Mr Brown said there is “no constitutional role for the Prime Minister to reprimand individual Members of Parliament who are accountable to their electorate for their own comments.”
He did, however, say that the Government’s vision is an “equal, inclusive society in Northern Ireland, where everyone is treated with respect and where opportunity for all remains a priority”, adding that anyone who feels they have been discriminated against may be able to bring a complaint to a tribunal or a court.
The Prime Minister also said public authorities are required to have due regard to the need to promote equality of opportunity between different groups, including sexual orientation.
Mrs Robinson sparked outrage when she stated during a parliamentary debate on the management of sex offenders that homosexuality was “viler” than child sex abuse, as revealed by the Belfast Telegraph.
The First Minister’s wife then told this newspaper she meant homosexuality and child abuse were “comparable”, and later said her comments had been inaccurately transcribed in the record of the committee debate.
Hansard, which publishes transcripts of all public debates in UK government, said it was happy the transcription was accurate after reviewing tapes.
Previously the DUP assemblywoman stated that homosexuality was an “abomination” and it could be cured through psychiatric counselling. Complaints were made to a Westminster watchdog about the remarks but the Office of the Parliamentary Commissioner for Standards, the body that monitors MPs’ code of conduct, said that nothing could be done as “the commissioner’s remit does not cover an MP’s views or opinions”. The same exemption extends to Stormont.
A total of 15,703 people signed a petition on the Downing Street website calling on Gordon Brown to reprimand Mrs Robinson over her comments. The petition stated that the comments “are not fitting of a MLA let alone an MP. They show narrow-minded views and the belief that in Northern Ireland that bigotry is acceptable”.

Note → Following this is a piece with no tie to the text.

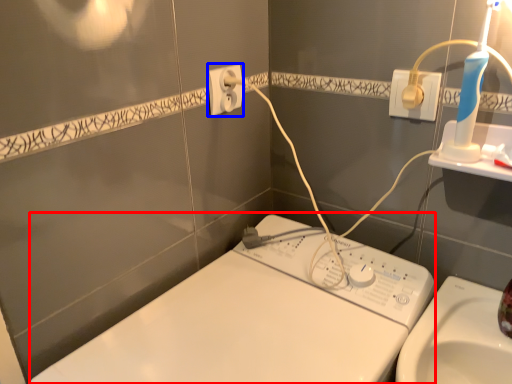 Question: Among these objects, which one is nearest to the camera, machine (highlighted by a red box) or power plugs and sockets (highlighted by a blue box)?

Choices:
 (A) machine
 (B) power plugs and sockets

Answer: (A) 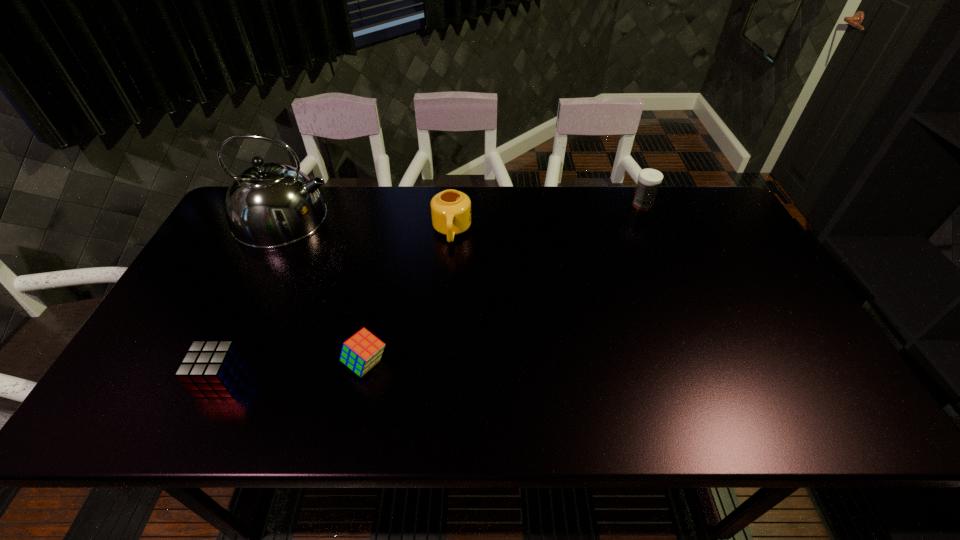 Where is `kettle at the far edge`? This screenshot has width=960, height=540. kettle at the far edge is located at coordinates (269, 205).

Responding to the petition yesterday, Mr Brown said while there is no constitutional role for him to reprimand individual Members of Parliament, the Government “is committed to strong equality legislation in Northern Ireland and citizens in Northern Ireland are protected against discrimination on grounds of race, religious belief or political opinion, gender, sexual orientation, age or because of a disability”.
He added: “If anyone in Northern Ireland believes that they have been discriminated against on any of these grounds they may be able to bring a complaint to a tribunal or to a county court. Further details are available from the Equality Commission whose website is at www.equalityni.org.
“In respect of sexual orientation specifically, the Employment Equality (Sexual Orientation) Regulations (Northern Ireland) 2003 make it unlawful for employers and others to discriminate on grounds of sexual orientation in the areas of employment, vocational training and further and higher education.”
Mrs Robinson has said her remarks are based on scripture and that she is not hate-mongering. She also said she would not leave her Christian beliefs at the door when she goes into politics.